We pursue a structural time series approach in the tradition of Pfeffermann (1991), van den Brakel et al. (2009, 2015) and Elliott and Zong (2019). Breaks are estimated for the number of employed and unemployed persons.
In addition to the 8 waves with monthly LFS data for employed and unemployed persons, we also include auxiliary time series for registered number of employees and unemployed, respectively, in the preferred models.
The structural time series model contains unobserved components for trend, seasonality and irregularity, all of which are assumed to be the same for all waves. A smooth trend model is used. In addition, we account for rotation group bias and the autocorrelation structure brought about by the rotating panel design, as well as sampling error heterogeneity caused by changes in the (net) sample sizes over time.
The auxiliary time series are decomposed into components for trend, seasonality and irregularity. Information from the auxiliary variables is used to obtain more precise break estimates by allowing the two trend components' error terms to be correlated.

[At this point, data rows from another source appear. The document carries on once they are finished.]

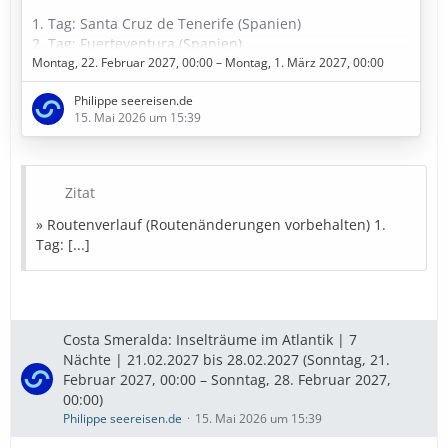
1. Tag: Santa Cruz de Tenerife (Spanien)
2. Tag: Fuerteventura (Spanien)
3. Tag: Seetag
Montag, 22. Februar 2027, 00:00 – Montag, 1. März 2027, 00:00
4. Tag: Funchal - Madeira (Portugal)
Philippe seereisen.de
5. Tag: Am dunkelsten Punkt im Kanarische Meernien
15. Mai 2026 um 15:39
(Spanien)
6. Tag: Gran Canaria (Spanien)
7. Tag: Arrecife / Lanzarote (Spanien)
8. Tag: Santa Cruz de Tenerife (Spanien)
Zitat
9. Tag: Santa Cruz de Tenerife (Spanien)
» Routenverlauf (Routenänderungen vorbehalten) 1.
» Bestpreise in Sicht
Tag: [...]
Diese Kreuzfahrt buchen
» Bestpreise für eure Urlaubsplanung
Costa Smeralda: Inselträume im Atlantik | 7
Nächte | 21.02.2027 bis 28.02.2027 (Sonntag, 21.
Ausflugstipps
…
Februar 2027, 00:00 – Sonntag, 28. Februar 2027,
00:00)
Philippe seereisen.de
15. Mai 2026 um 15:39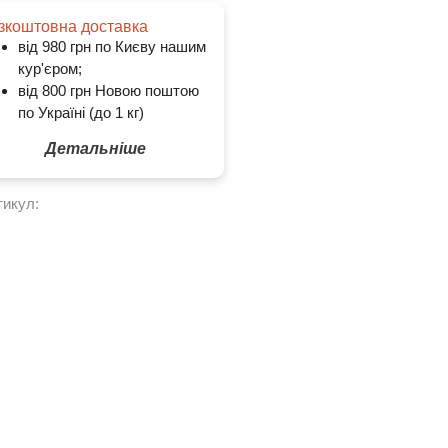
зкоштовна доставка
від 980 грн по Києву нашим
кур'єром;
від 800 грн Новою поштою
по Україні (до 1 кг)
Детальніше
тикул: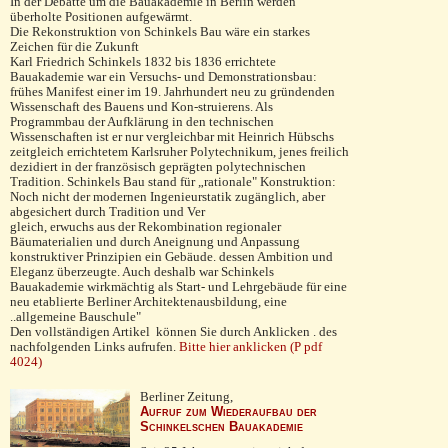
In der Debatte um die Bauakademie in Berlin werden
überholte Positionen aufgewärmt.
Die Rekonstruktion von Schinkels Bau wäre ein starkes
Zeichen für die Zukunft
Karl Friedrich Schinkels 1832 bis 1836 errichtete
Bauakademie war ein Versuchs- und Demon­strationsbau:
frühes Manifest einer im 19. Jahrhundert neu zu gründen­den
Wissenschaft des Bauens und Kon-struierens. Als
Programmbau der Aufklä­rung in den technischen
Wissenschaften ist er nur vergleichbar mit Heinrich Hübschs
zeitgleich errichtetem Karlsruher Polytechnikum, jenes freilich
dezidiert in der französisch geprägten polytechni­schen
Tradition. Schinkels Bau stand für „rationale" Konstruktion:
Noch nicht der modernen Ingenieurstatik zugänglich, aber
abgesichert durch Tradition und Ver­
gleich, erwuchs aus der Rekombination regionaler
Bäumaterialien und durch An­eignung und Anpassung
konstruktiver Prinzipien ein Gebäude. dessen Ambition und
Eleganz überzeugte. Auch deshalb war Schinkels
Bauakademie wirkmächtig als Start- und Lehrgebäude für eine
neu etablierte Berliner Architektenausbildung, eine
..allgemeine Bauschule"
Den vollständigen Artikel können Sie durch Anklicken . des
nachfolgenden Links aufrufen.
Bitte hier anklicken (P pdf
4024)
Berliner Zeitung,
Aufruf zum Wiederaufbau der
Schinkelschen Bauakademie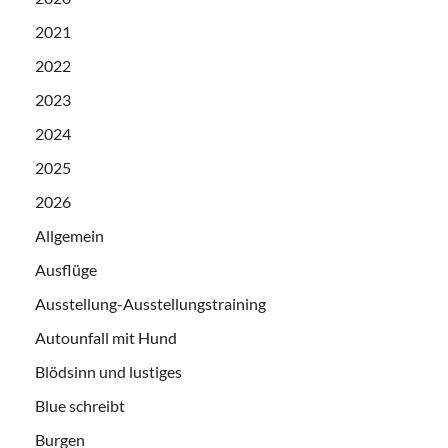
2021
2022
2023
2024
2025
2026
Allgemein
Ausflüge
Ausstellung-Ausstellungstraining
Autounfall mit Hund
Blödsinn und lustiges
Blue schreibt
Burgen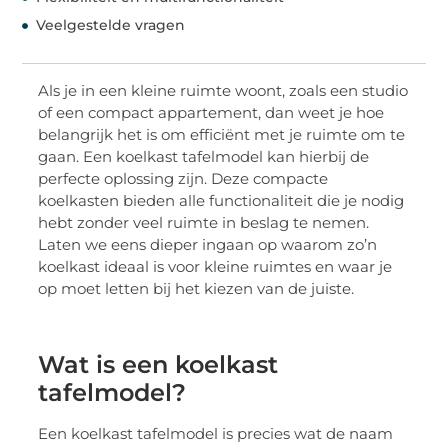
Veelgestelde vragen
Als je in een kleine ruimte woont, zoals een studio
of een compact appartement, dan weet je hoe
belangrijk het is om efficiënt met je ruimte om te
gaan. Een koelkast tafelmodel kan hierbij de
perfecte oplossing zijn. Deze compacte
koelkasten bieden alle functionaliteit die je nodig
hebt zonder veel ruimte in beslag te nemen.
Laten we eens dieper ingaan op waarom zo’n
koelkast ideaal is voor kleine ruimtes en waar je
op moet letten bij het kiezen van de juiste.
Wat is een koelkast
tafelmodel?
Een koelkast tafelmodel is precies wat de naam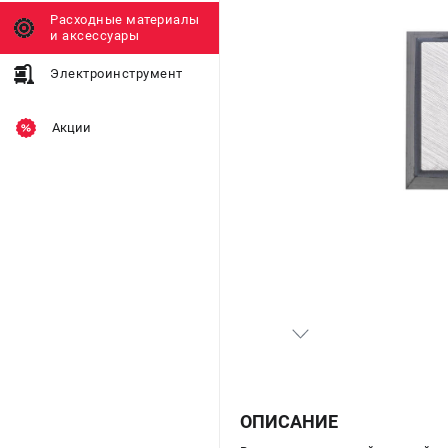
Расходные материалы
и аксессуары
Электроинструмент
Акции
ОПИСАНИЕ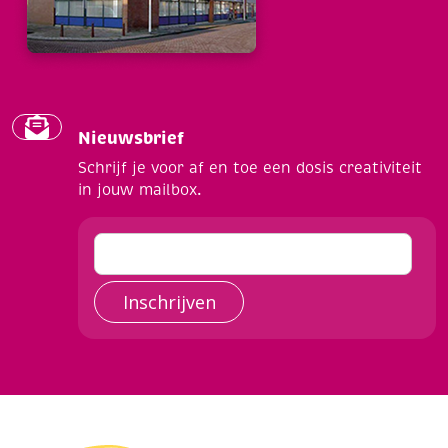
Nieuwsbrief
Schrijf je voor af en toe een dosis creativiteit
in jouw mailbox.
Inschrijven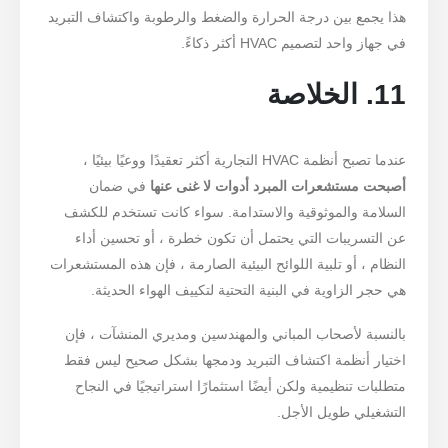
هذا يجمع بين درجة الحرارة والضغط والرطوبة واكتشاف التبريد
في جهاز واحد لتصميم HVAC أكثر ذكاءً.
11. الخلاصة
عندما تصبح أنظمة HVAC التجارية أكثر تعقيدًا ووعيًا بيئيًا ،
أصبحت مستشعرات المبرد أدوات لا غنى عنها
في ضمان
السلامة والموثوقية والاستدامة. سواء كانت تستخدم للكشف
عن التسريبات التي يحتمل أن تكون خطرة ، أو تحسين أداء
اتصل بنا
النظام ، أو تلبية اللوائح البيئية الصارمة ، فإن هذه المستشعرات
عنوان
: No.299 Jinsuo Road ، منطقة التكنولوجيا الفائقة الوطنية ، Zhengzhou
هي حجر الزاوية في البنية التحتية لتكييف الهواء الحديثة.
هاتف
:
0086-371-67169097
بالنسبة لأصحاب المباني والمهندسين ومديري المنشآت ، فإن
بريد إلكتروني
:
cece@winsensor.com
اختيار أنظمة اكتشاف التبريد ودمجها بشكل صحيح ليس فقط
Whatsapp
: +
8618595618735
متطلبات تنظيمية ولكن أيضًا استثمارًا استراتيجيًا في النجاح
التشغيلي طويل الأجل.
WeChat
: 18569903598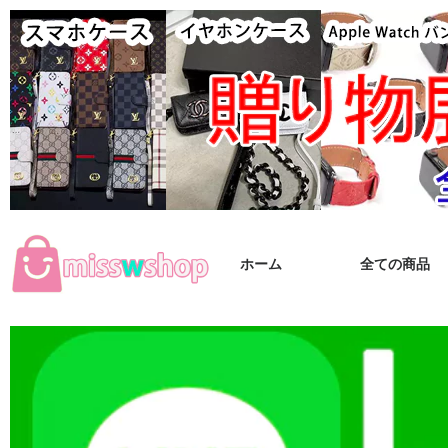
ホーム
全ての商品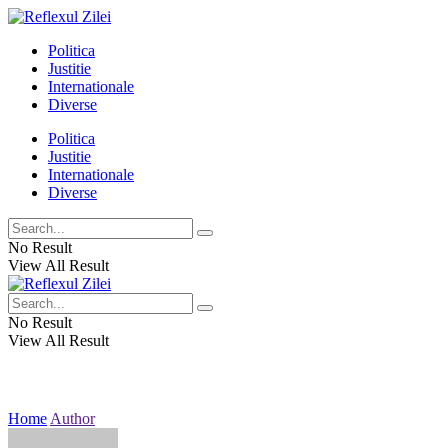
Politica
Justitie
Internationale
Diverse
Politica
Justitie
Internationale
Diverse
No Result
View All Result
No Result
View All Result
Home
Author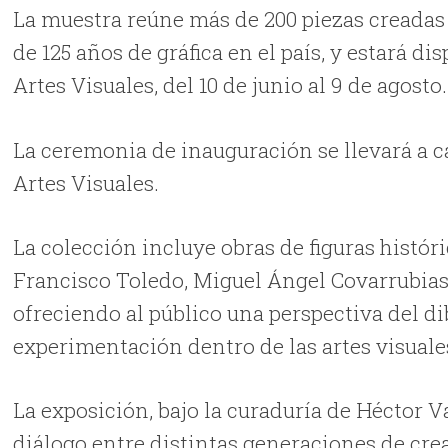
La muestra reúne más de 200 piezas creadas 
de 125 años de gráfica en el país, y estará d
Artes Visuales, del 10 de junio al 9 de agosto.
La ceremonia de inauguración se llevará a cab
Artes Visuales.
La colección incluye obras de figuras histó
Francisco Toledo, Miguel Ángel Covarrubias,
ofreciendo al público una perspectiva del di
experimentación dentro de las artes visuale
La exposición, bajo la curaduría de Héctor Va
diálogo entre distintas generaciones de cre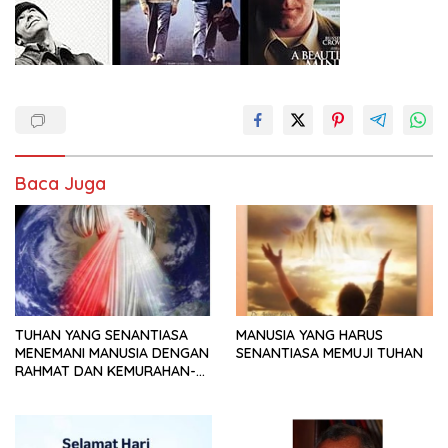
Baca Juga
TUHAN YANG SENANTIASA
MANUSIA YANG HARUS
MENEMANI MANUSIA DENGAN
SENANTIASA MEMUJI TUHAN
RAHMAT DAN KEMURAHAN-
NYA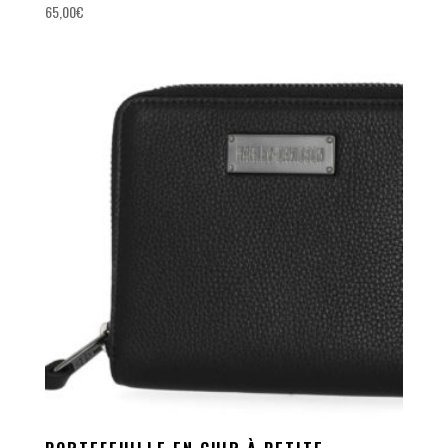
65,00
€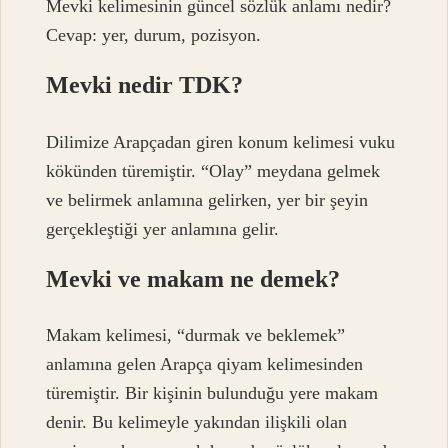
Mevki kelimesinin güncel sözlük anlamı nedir?
Cevap: yer, durum, pozisyon.
Mevki nedir TDK?
Dilimize Arapçadan giren konum kelimesi vuku
kökünden türemiştir. “Olay” meydana gelmek
ve belirmek anlamına gelirken, yer bir şeyin
gerçekleştiği yer anlamına gelir.
Mevki ve makam ne demek?
Makam kelimesi, “durmak ve beklemek”
anlamına gelen Arapça qiyam kelimesinden
türemiştir. Bir kişinin bulunduğu yere makam
denir. Bu kelimeyle yakından ilişkili olan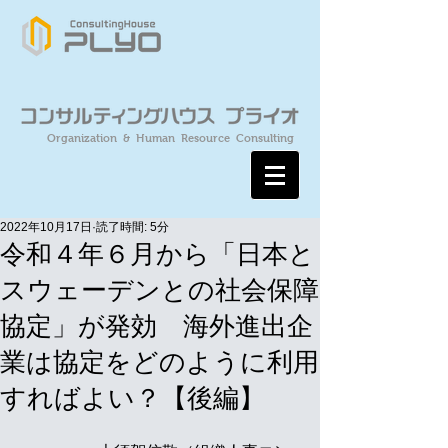
Organization & Human Resource Consulting
2022年10月17日
読了時間: 5分
令和４年６月から「日本と
スウェーデンとの社会保障
協定」が発効 海外進出企
業は協定をどのように利用
すればよい？【後編】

To correct for the effect of the COVID-19 pandemic, we allow the hyperparameters for the trend to be higher during the pandemic. We do this to counteract the contaminating effects the pandemic has on the estimate of the structural break following the redesign of the LFS.
The effect of the redesign is modelled as separate level shifts for each wave. The final break estimates are based on modelling time series from 2006M1-2021M10. Information from a parallel survey with the new questionnaire carried out in the last quarter of 2020 for a small sample is also utilized in the time series model.
The time series are modelled for four main domains: gender cross-classified by age 24 and below / 25 and above. The domain-specific break estimates are given as the average of the estimates of the break parameters for the 8 waves. These break estimates are divided into sub-groups using monthly time-varying sub-group splitting factors assuming a proportional distribution of the breaks.
We find a positive break estimate of about 22,000 employed and 5,000 unemployed persons aged 15-74, but only the break estimate for employed persons is significant.
The break estimates relative to the population are used to produce back-calculated monthly and quarterly time series for main indicators for the years 2006-2020.